Nopales are native to Mexico and spread over the Southwest in general. The root species is the Opuntia cacti. There are actually 114 known species of this cactus family and the leaves of all of them are edible. In Mexico, the cactus pads are popular in many foods dishes, using both raw and cooked pads. In the spring, the cacti produce beautiful, colorful flowers that mature into prickly pears or tunas, a seedy fruit that can be made into jam, jellies and juices or eaten fresh. The taste is described as a blend of watermelon and strawberry, but I haven’t noticed it so much. I tasted the uncooked pad and found a similar taste to watermelon with just a touch of sweetness.
When dealing with this cactus, you need to take care to avoid the many little spines that inspire the name prickly pear. Gloves or tongs are very useful in handling these items. In order to use the pads or the pears in cooking, you need to carefully remove the spines. Here’s a video from Rivenrock Gardens, a company that sells Nopales, on how to clean the pads. Cleaning Pads
The pears are equally as tricky to work with, but there is a quick trick to peeling them and using them without stabbing yourself. Using tongs or forks to handle the pear, you follow the basic directions in this video from The Produce Guy for cutting the pear, just being careful not to touch them with your hands. It helps to wear gloves. If you buy them at the grocery, they are probably already cleaned of the spines so they are safe to handle.
Here’s a tip: If you do get one of the spines in your hand, use white glue to remove it. Simply spread the glue over the sore spot, let it dry and pull it out. It will grab the hair fine spine with it.
At this time, many of the possible health benefits are being researched, but it is believed to be of use in treating type 2 diabetes. It is high in fiber and pectin, which can reduce sugar absorption in the digestive tract. It is also rumored to be good for treating colitis, obesity and high cholesterol. As more research is done, it will be interesting to see if this is an effective food.
Nutrition information for 149 g (about 1 cup)

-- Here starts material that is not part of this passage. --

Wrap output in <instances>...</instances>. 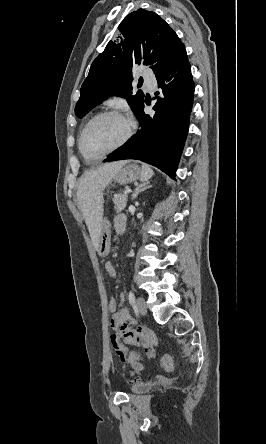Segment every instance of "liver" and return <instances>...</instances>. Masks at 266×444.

Calories:22 Fat:0 g Net Carbs:2.0 g Protein:2 g
I have only used Nopal a few times in the past couple of years, but here is a recipe from this site:
Here’s a new recipe that uses the pads:
Nopalitos with Chorizo and Eggs
1 young Nopales Pad, cleaned trimmed, and cut into strips
1/2 cup Pico de Gallo
1 Serrano Pepper, chopped
4 large Eggs
1 teaspoon Mexican Oregano
1 teaspoon Chile Powder
1/2 cup Chorizo sausage
1/2 cup shredded Cheddar Jack Cheese
1/4 cup Queso Fresco
4 Low Carb Tortillas, 7 inch
Cook strips of nopalitos in water with 1/2 teaspoon salt and 1/2 teaspoon oregano. Drain when they are tender.
In a skillet, heat one tablespoon oil, then add the nopalitos for a few minutes. Add the Pico de Gallo, Mexican oregano and Serrano peppers and continue to cook until the onions are almost done. Remove to a bowl.
Add a little olive oil to the pan, then add chorizo sausage and stir fry until it is lightly cooked. Add the vegetables back to the pan and add chile powder.
Beat eggs in a bowl, add a bit of salt and pepper and a little more oregano. Add eggs into the mixture, continuing to stir as they cook. Sprinkle cheddar jack cheese over the top and remove from the heat.
Warm up tortillas over the burner or in the oven. Serve eggs and sprinkle a little Queso Fresco over the top.
Serve with tortillas. Makes 4 servings
Nutrition Info per serving
Calories: 339 Fat: 24.1 g Net Carbs: 6.9 g Protein: 23.3 g
* If you can’t find tortillas, you can eat them with a low carb flat bread or pita bread or without bread. Low Carb tortillas are 3 nc per tortillas, so that would be 3.9 nc for the meat and vegetables.